[[ SUPPLIED RECORDS open ]]

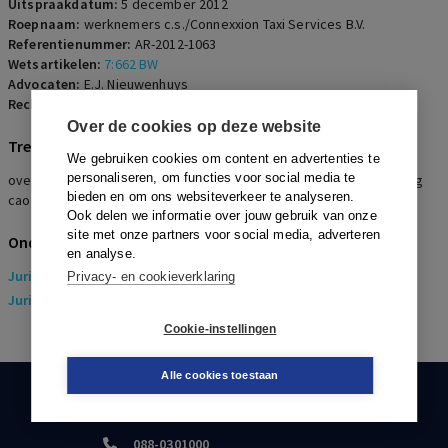
Uitspraakdatum:
5 december 2012
Roepnaam:
werknemers c.s./Connexxion Taxi Services B.V.
Referentienummer:
AR-2012-1063
Wetsartikelen:
7:662 BW
Advocaten:
E.J. Nieuwenhuys
Rechters:
M.V. Ulrici
Over de cookies op deze website
Trefwoorden
We gebruiken cookies om content en advertenties te
personaliseren, om functies voor social media te
overgang van onderneming, contractovername, baanaanbod, uitleg
bieden en om ons websiteverkeer te analyseren.
cao
Ook delen we informatie over jouw gebruik van onze
site met onze partners voor social media, adverteren
Onderwerpen
en analyse.
Juridisch
> Arbeidsrecht
Privacy- en cookieverklaring
Juridisch
> Sociaal Zekerheidsrecht
Cookie-instellingen
Alle cookies toestaan
KLANTENSERVICE
088-0301000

[[ SUPPLIED RECORDS closed ]]

Only one thing belongs in the reply: the exact lines of the listing above, from the one with "en analyse." through its last line.

en analyse.
Juridisch
> Arbeidsrecht
Privacy- en cookieverklaring
Juridisch
> Sociaal Zekerheidsrecht
Cookie-instellingen
Alle cookies toestaan
KLANTENSERVICE
088-0301000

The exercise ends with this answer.